TORONTO – With one saying it “verges on abuse of regulatory process,” several independent broadcasters are mulling their next steps in light of the CRTC decision to delay considering applications made under section 9(1)(h) of the Broadcasting Act to June 2012.

On Friday the Commission finally released its new criteria for assessing applications for mandatory distribution on digital basic service made under that section, which guarantees carriage for any such license holder on all Canadian BDUs as well as a wholesale rate will be paid.

While the broadcasters are somewhat concerned about the seven criteria now set out which focus on how 9(1)(h) channels have to be comprehensive and “exceptional”, it’s the further delay that has angered them.

Such an applicant must “provide evidence as to how the programming of its service contributes, in an exceptional manner, to the overall objectives for the digital basic service… and how it specifically contributes to one or more objectives of the Act, such as Canadian identity and cultural sovereignty; ethno-cultural diversity, including the special place of Aboriginal peoples in Canadian society; service to and the reflection and portrayal of persons with disabilities; or linguistic duality, including improved service to official language minority communities,” reads part of paragraph 11 in the decision.

But with the digital transition coming at the end of August next year, BDUs will then be free to shuffle and/or drop certain channels, such as the ones formerly protected by their dual status designation, like Vision TV.

The digital migration plan was set out in 2006 and broadcasters then (especially independents with little bargaining power) began to think about their carriage and business plans beyond August 31, 2011. They began to think 9(1)(h).

ZoomerMedia TV division (Vision TV’s owner) president and CEO Bill Roberts said his company began to work with the Commission in 2007 and filed its 9(1)(h) application in January of 2008, then watched over the past two and a half years how other issues were given priority over his and eight other independent 9(1)(h) applications (from the likes of Stornoway, TV5 and others).

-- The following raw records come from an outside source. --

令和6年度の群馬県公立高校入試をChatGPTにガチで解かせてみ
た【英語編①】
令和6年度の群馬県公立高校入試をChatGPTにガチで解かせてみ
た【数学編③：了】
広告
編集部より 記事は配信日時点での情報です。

When the new criteria were finally set out on Friday Roberts said he and his fellow 9(1)(h) applicants were stunned that the Commission said it will not even begin to consider them until June 2012. “This decision to delay due process… is outrageous,” he told Cartt.ca in an interview.

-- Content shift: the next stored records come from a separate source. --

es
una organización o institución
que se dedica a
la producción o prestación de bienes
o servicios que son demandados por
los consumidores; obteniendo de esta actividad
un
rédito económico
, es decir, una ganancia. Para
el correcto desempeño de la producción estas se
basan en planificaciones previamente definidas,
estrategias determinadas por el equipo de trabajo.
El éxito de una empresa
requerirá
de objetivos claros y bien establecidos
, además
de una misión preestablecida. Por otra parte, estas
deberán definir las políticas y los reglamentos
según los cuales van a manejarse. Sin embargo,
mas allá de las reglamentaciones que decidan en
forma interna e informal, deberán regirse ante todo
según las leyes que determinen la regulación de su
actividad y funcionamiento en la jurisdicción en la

“We played by all the rules… this decision is horrific.

“It verges on abuse of regulatory process and in many ways, the future for independent broadcasters, who are a foundation of diversity of voices and ownership, which the Commission proclaims to be highly supportive of – is even murkier,” Roberts added.

The policy release says “The Commission is of the view that the industry will need time to adapt to this new environment and that the introduction of further changes through the issuance of new mandatory distribution orders would not be prudent at this time. Accordingly, the Commission has determined that it will not consider applications for mandatory carriage on the basic service until soon after 1 June 2012. Parties who wish to be considered for such carriage should file applications by that date. The Commission intends to return any applications currently before it so that interested parties may determine whether they wish to resubmit applications that address the criteria set out above.”

(Ed note: One wonders that since the two satellite BDUs are all-digital, as are the telco TV distributors – and the biggest cable carriers are well over 70% digitally penetrated, just what it is the industry needs time to adapt to.)

Commissioner Suzanne Lamarre sided with the broadcasters in a written dissent, saying: “This delay is absolutely unfair and unacceptable.

“Now that the criteria have been defined, applicants with outstanding applications should be allowed to revise their applications as necessary; a call should be issued for new applications based on the new criteria; and all the applications should be processed promptly. I recognize that the Commission has a busy schedule, given the rapid changes in the broadcasting industry, but one category of applicants should not be placed at a disadvantage to the benefit of others,” she writes.

“The delay imposed for pending applications and potential applications is clearly unreasonable. For those who have already filed an application, the situation is clear: some have been waiting nearly three years for their application to be examined, and they are now being told that they will have to wait another two years. It is reasonable to assume that some potential applicants have been waiting for the now-completed revision of the criteria before acting. Today they are finding out that they will have to wait even longer just to file an application. The imposition of this June 2012 date means that several applicants will have waited very nearly five years before a decision is made. I can see no valid reason for such a long delay.”

(Commissioner Michel Morin also dissented, pushing for a more objective, numbers-based model to measure 9(1)(h) worthiness.)

Roberts added that he and the other broadcasters are now mulling their legal options to figure out if the policy can be appealed in the courts or to Federal Cabinet and how fast they can do it.

“We began to work on this in 2006 and to punt it to 2012 is unconscionable.”